On Wed, Jun 9, 2021 at 8:47 AM David Smiley <dsmi...@apache.org> wrote:

> Mark, can you file a JIRA issue (if one doesn't already exist), ideally
> pointing to a line of code that is problematic?
>
> Do you think we should drop the "closeShield" stuff in
> SolrDispatchFilter?  Not sure if there is a test exercising the scenario
> that led to its inclusion; I doubt it.
>
>
> ~ David Smiley
> Apache Lucene/Solr Search Developer
> http://www.linkedin.com/in/davidwsmiley
>
>
> On Wed, Jun 9, 2021 at 12:25 AM Mark Miller <markrmil...@gmail.com> wrote:
>
>> A few details on how JavaBin can be involved in this type of behavior:
>>
>> JavaBin consumes data by by wrapping InputStream’s with a
>> FastInputStream. FastInputStream implements an InputStream, but it
>> disregards the InputStream contract that says you have reached the end of
>> the stream when -1 is returned. A -1 is just another bit of data to be
>> shifted into a byte and either gum the works or corrupt the type or size
>> read.
>>
>> Jetty does not give you a raw InputStream to the network that that will
>> simply suck up data like a file from disk. You will get something different
>> depending on the version, depending on the client, depending on http1 or 2
>> in some cases, at least in terms of behavior.
>>
>> Generally you are going to get something backed by ByteBuffers pretending
>> to be a raw stream.
>>
>> Depending on different circumstances, Jetty will decide to stop that
>> stream by jumping in with a -1 when it hits circumstances that lead to
>> killing the connection.
>>
>> The specifics for when and why will vary between http1 and 2. Http1 will
>> often be using chunked encoding and have little idea about the the scope of
>> the full content.

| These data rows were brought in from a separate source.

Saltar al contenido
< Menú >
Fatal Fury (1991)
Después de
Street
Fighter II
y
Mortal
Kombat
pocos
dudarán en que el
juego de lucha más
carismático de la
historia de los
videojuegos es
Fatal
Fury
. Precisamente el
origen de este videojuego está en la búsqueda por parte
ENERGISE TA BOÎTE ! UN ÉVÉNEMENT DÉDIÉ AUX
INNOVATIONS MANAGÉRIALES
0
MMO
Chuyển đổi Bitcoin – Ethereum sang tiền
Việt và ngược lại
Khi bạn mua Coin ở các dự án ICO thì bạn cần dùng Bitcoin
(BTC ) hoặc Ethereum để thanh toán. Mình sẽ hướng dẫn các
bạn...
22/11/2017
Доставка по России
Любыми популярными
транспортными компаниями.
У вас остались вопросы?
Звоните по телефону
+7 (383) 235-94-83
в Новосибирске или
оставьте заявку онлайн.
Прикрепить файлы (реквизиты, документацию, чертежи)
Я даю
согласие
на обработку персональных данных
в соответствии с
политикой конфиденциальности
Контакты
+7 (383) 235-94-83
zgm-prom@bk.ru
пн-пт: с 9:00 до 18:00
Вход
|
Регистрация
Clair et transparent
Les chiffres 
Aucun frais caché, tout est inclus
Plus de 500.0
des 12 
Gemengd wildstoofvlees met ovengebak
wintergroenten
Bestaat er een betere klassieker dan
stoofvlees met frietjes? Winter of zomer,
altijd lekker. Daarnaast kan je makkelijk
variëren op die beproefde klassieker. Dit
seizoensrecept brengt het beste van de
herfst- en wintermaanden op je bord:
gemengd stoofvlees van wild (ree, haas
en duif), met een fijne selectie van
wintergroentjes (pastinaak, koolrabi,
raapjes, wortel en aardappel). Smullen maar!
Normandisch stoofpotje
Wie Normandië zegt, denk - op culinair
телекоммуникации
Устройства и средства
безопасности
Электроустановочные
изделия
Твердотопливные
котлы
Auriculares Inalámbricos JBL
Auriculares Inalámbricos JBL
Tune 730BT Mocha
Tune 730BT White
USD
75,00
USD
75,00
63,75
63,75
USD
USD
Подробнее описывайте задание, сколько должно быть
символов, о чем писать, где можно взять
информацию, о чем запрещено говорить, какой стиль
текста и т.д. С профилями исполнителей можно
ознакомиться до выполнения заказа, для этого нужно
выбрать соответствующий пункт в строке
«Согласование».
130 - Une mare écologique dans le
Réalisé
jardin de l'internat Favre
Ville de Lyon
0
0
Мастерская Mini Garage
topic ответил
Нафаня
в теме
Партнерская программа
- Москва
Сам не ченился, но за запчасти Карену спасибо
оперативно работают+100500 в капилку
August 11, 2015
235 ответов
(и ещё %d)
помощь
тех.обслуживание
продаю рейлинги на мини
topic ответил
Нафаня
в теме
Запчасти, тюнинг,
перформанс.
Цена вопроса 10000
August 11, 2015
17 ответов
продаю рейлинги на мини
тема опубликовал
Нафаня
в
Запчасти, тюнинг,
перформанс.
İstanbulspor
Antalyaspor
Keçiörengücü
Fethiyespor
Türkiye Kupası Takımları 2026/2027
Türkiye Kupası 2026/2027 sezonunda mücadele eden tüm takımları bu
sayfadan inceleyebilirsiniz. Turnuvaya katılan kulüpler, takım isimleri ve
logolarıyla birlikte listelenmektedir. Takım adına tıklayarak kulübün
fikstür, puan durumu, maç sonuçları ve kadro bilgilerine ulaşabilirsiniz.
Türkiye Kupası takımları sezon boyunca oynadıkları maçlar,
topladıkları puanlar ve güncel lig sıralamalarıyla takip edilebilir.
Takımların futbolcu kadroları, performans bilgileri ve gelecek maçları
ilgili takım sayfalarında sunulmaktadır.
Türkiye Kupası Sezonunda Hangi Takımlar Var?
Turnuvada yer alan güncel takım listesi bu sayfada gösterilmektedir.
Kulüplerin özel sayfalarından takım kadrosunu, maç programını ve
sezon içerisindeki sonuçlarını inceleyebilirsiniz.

It knows the size of each chunk. Http2 has no such
>> encoding and works with sessions and frames and an entirely different
>> protocol and needs to stop a channel or session. Multiplexing means this
>> can affect things across requests in a way that is different than Http1. In
>> Solr, you may also have different clients depending on the protocol with
>> different retry implementations. Old Jetty clients offered retry, their
>> view for the newer client is that it’s too application specific as an
>> option, implement retry yourself if you want it. The Apache http1 client
>> will retry based on the Solr retry configuration class.
>>
>> Given that JavaBin has little respect for streams and deals in expected
>> sizes or it’s own end markers, there is plenty of room to not clear a
>> request. Given we try and not close streams due to old webapp days of
>> tomcat and earlier jetty versions, there is more room for poor behavior.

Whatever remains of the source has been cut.